1 min read
Platform Engineering for Data and AI: Building Internal Developer Platforms
I wrote “Platform Engineering for Data and AI: Building Internal Developer Platforms” to share practical, production-minded guidance on this topic.
The Platform Engineering Approach
Traditional Model Platform Engineering Model
───────────────── ──────────────────────────
Each team builds infrastructure Shared platform, self-service
Duplicate effort Economies of scale
Inconsistent practices Standardized patterns
Slow onboarding Fast, guided onboarding
Support tickets Self-service with guardrails
Platform Architecture
┌─────────────────────────────────────────────────────────────┐
│ Developer Portal │
│ (Documentation, Templates, Service Catalog, Self-Service) │
├─────────────────────────────────────────────────────────────┤
│ Platform Services │
│ ┌─────────┐ ┌─────────┐ ┌─────────┐ ┌─────────┐ │
│ │ Data │ │ ML │ │ AI │ │ Analytics│ │
│ │ Platform│ │Platform │ │Platform │ │ Platform│ │
│ └─────────┘ └─────────┘ └─────────┘ └─────────┘ │
├─────────────────────────────────────────────────────────────┤
│ Foundation Services │
│ (Security, Networking, Identity, Monitoring, Cost Mgmt) │
├─────────────────────────────────────────────────────────────┤
│ Infrastructure │
│ (Azure Fabric, Kubernetes, Storage, Compute) │
└─────────────────────────────────────────────────────────────┘
Building the Data Platform Layer
class DataPlatformService:
"""Self-service data platform capabilities."""

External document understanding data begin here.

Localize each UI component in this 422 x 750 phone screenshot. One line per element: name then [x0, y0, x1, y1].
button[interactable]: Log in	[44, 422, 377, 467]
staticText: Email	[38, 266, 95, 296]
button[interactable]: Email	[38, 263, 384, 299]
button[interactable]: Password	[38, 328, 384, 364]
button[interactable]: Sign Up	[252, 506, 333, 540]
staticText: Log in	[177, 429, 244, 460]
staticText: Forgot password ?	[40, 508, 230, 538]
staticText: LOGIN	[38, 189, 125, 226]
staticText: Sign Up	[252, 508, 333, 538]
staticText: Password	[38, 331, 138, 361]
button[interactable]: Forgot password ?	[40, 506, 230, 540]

def __init__(self, fabric_client, governance_client):
self.fabric = fabric_client
self.governance = governance_client
async def create_data_product(
self,
name: str,
domain: str,
owner: str,
schema: dict,
access_patterns: list
) -> dict:
"""Create a new data product with all supporting infrastructure."""
# Validate against governance rules
validation = await self.governance.validate_data_product(
name=name,
domain=domain,
schema=schema
)
if not validation.approved:
raise GovernanceViolation(validation.issues)
# Create lakehouse
lakehouse = await self.fabric.create_lakehouse(
name=f"{domain}_{name}_lakehouse",
workspace=self.get_workspace(domain)
)
# Create tables from schema
for table_name, table_schema in schema.items():
await self.fabric.create_table(
lakehouse=lakehouse.id,
name=table_name,
schema=table_schema
)
# Set up security
await self.setup_security(lakehouse, owner, access_patterns)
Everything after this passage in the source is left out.